Herr Blatter sorgt sich immer auch um den Fußball. Im Augenblick ist er damit beschäftigt, die Zahl der Schiedsrichter und ihrer Assistenten stufenweise so aufzustocken, dass demnächst jeder Spieler seinen Leibschiedsrichter hat. Über eine leichte Erhöhung der Eintrittspreise wäre dieses Arbeitsbeschaffungsprogramm für professionelle Pfeifen durchaus zu finanzieren, meint Herr Blatter. Über Abseits wird künftig mehrheitlich abgestimmt. Dazu wird das Spiel unterbrochen, was wiederum neue Vermarktungsmöglichkeiten schafft.

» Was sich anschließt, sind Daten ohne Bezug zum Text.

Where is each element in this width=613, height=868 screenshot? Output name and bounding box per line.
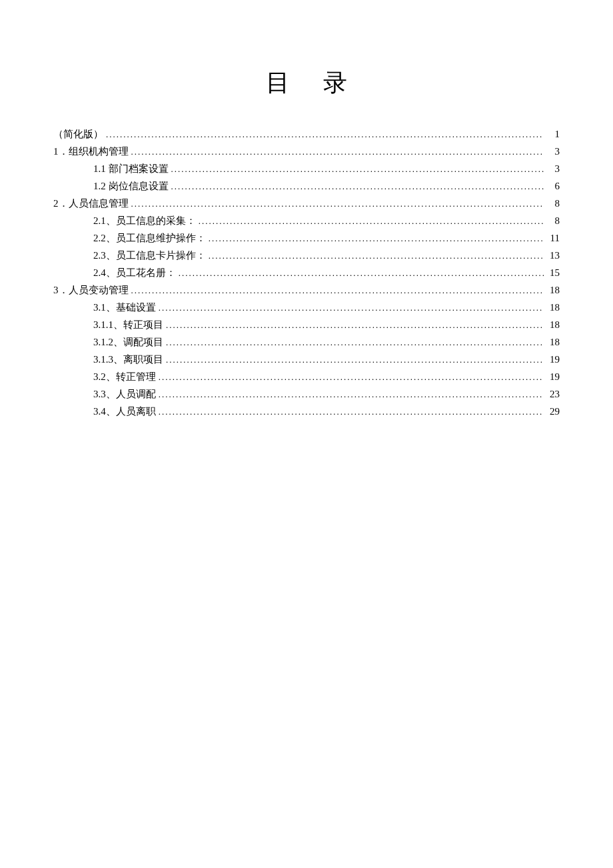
toc-label: 3.3、人员调配 (93, 386, 156, 402)
toc-entry: 2.3、员工信息卡片操作： ..........................… (53, 247, 560, 264)
page-title: 目录 (33, 67, 580, 99)
toc-page: 18 (546, 334, 560, 350)
toc-label: 3．人员变动管理 (53, 282, 129, 298)
toc-dots: ........................................… (131, 196, 544, 212)
toc-dots: ........................................… (106, 127, 544, 143)
toc-dots: ........................................… (171, 161, 544, 177)
toc-entry: 3.4、人员离职 ...............................… (53, 403, 560, 420)
toc-page: 13 (546, 247, 560, 263)
toc-label: 1.1 部门档案设置 (93, 161, 169, 177)
toc-dots: ........................................… (166, 352, 544, 368)
toc-dots: ........................................… (159, 404, 544, 420)
toc-dots: ........................................… (171, 179, 544, 195)
toc-entry: 3.1.1、转正项目 .............................… (53, 317, 560, 333)
toc-entry: （简化版） ..................................… (53, 126, 560, 143)
toc-dots: ........................................… (179, 265, 544, 281)
toc-page: 6 (546, 178, 560, 194)
toc-entry: 2.1、员工信息的采集： ...........................… (53, 213, 560, 229)
toc-label: 1.2 岗位信息设置 (93, 178, 169, 194)
toc-entry: 3．人员变动管理 ...............................… (53, 282, 560, 299)
toc-entry: 1.1 部门档案设置 .............................… (53, 161, 560, 177)
toc-dots: ........................................… (166, 335, 544, 351)
toc-label: 3.1.3、离职项目 (93, 351, 163, 367)
toc-label: 3.1.2、调配项目 (93, 334, 163, 350)
toc-dots: ........................................… (166, 317, 544, 333)
toc-page: 18 (546, 317, 560, 333)
toc-page: 19 (546, 369, 560, 385)
toc-page: 18 (546, 299, 560, 315)
table-of-contents: （简化版） ..................................… (33, 126, 580, 420)
toc-page: 1 (546, 126, 560, 142)
toc-label: 3.4、人员离职 (93, 403, 156, 419)
toc-dots: ........................................… (131, 283, 544, 299)
toc-dots: ........................................… (159, 300, 544, 316)
toc-label: 3.2、转正管理 (93, 369, 156, 385)
toc-entry: 2.2、员工信息维护操作： ..........................… (53, 230, 560, 247)
toc-entry: 2．人员信息管理 ...............................… (53, 195, 560, 212)
toc-page: 3 (546, 143, 560, 159)
toc-page: 29 (546, 403, 560, 419)
toc-label: 3.1、基础设置 (93, 299, 156, 315)
toc-page: 23 (546, 386, 560, 402)
toc-entry: 1.2 岗位信息设置 .............................… (53, 178, 560, 195)
toc-entry: 1．组织机构管理 ...............................… (53, 143, 560, 160)
toc-dots: ........................................… (159, 369, 544, 385)
toc-page: 8 (546, 195, 560, 211)
toc-entry: 3.2、转正管理 ...............................… (53, 369, 560, 385)
toc-page: 15 (546, 265, 560, 281)
toc-dots: ........................................… (199, 213, 544, 229)
toc-page: 18 (546, 282, 560, 298)
toc-label: 2.1、员工信息的采集： (93, 213, 196, 229)
toc-label: 1．组织机构管理 (53, 143, 129, 159)
toc-page: 8 (546, 213, 560, 229)
toc-label: 2．人员信息管理 (53, 195, 129, 211)
toc-page: 19 (546, 351, 560, 367)
toc-entry: 2.4、员工花名册： .............................… (53, 265, 560, 281)
toc-page: 3 (546, 161, 560, 177)
toc-label: （简化版） (53, 126, 103, 142)
toc-dots: ........................................… (209, 231, 544, 247)
toc-label: 3.1.1、转正项目 (93, 317, 163, 333)
toc-dots: ........................................… (159, 387, 544, 403)
toc-label: 2.3、员工信息卡片操作： (93, 247, 206, 263)
toc-page: 11 (546, 230, 560, 246)
toc-label: 2.4、员工花名册： (93, 265, 176, 281)
toc-entry: 3.1.2、调配项目 .............................… (53, 334, 560, 351)
toc-entry: 3.1、基础设置 ...............................… (53, 299, 560, 316)
toc-entry: 3.1.3、离职项目 .............................… (53, 351, 560, 368)
toc-dots: ........................................… (131, 144, 544, 160)
toc-dots: ........................................… (209, 248, 544, 264)
toc-entry: 3.3、人员调配 ...............................… (53, 386, 560, 403)
toc-label: 2.2、员工信息维护操作： (93, 230, 206, 246)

Blatter beschäftigt noch etwas anderes. Wie alle kleinwüchsigen Menschen hat er arge Komplexe. So hat er schon in jungen Jahren als Zuschauer erfahren müssen, dass es nichts nutzt, in aufregenden Szenen vom Sitz aufzuspringen. Weil die Vorderleute auch hochschießen, kann Blatter trotzdem nichts sehen. Der Blatter Sepp hat sich damit vor der Präsidentschaft damit beholfen, dass er auf seine Sitzschale kletterte und seinem Vordermann über die Schulter lugte. Dann war die spannende Szene vorbei, und alles setzte sich. Nur Blatter Sepp stand einsam auf seinem Sitz und hatte wieder einmal alles verpasst. Daraufhin riefen die Fans ?Hinsetzen, hinsetzen?. So begann die Humba. Für einen Mann wie den Blatter Sepp ist das ein Trauma, Freunde. Aus Hinsetzen wird schnell sitzen bleiben. Wer bleibt schon gerne sitzen? Vor allem wenn man sich mit hübschen Blondinen umgibt, will man nicht sitzen bleiben (Anm. der Red. Das war UEFA-Johansson). Egal. Blatter ordnete an, dass künftig nur noch Danny de Vito und Thomas Hässler vor ihm Platz nehmen dürften. De Vito hat kein Interesse an Fußball, und Hässler scheitert daran, dass er sich die ihm zugeteilte Sitznummer nicht merken kann.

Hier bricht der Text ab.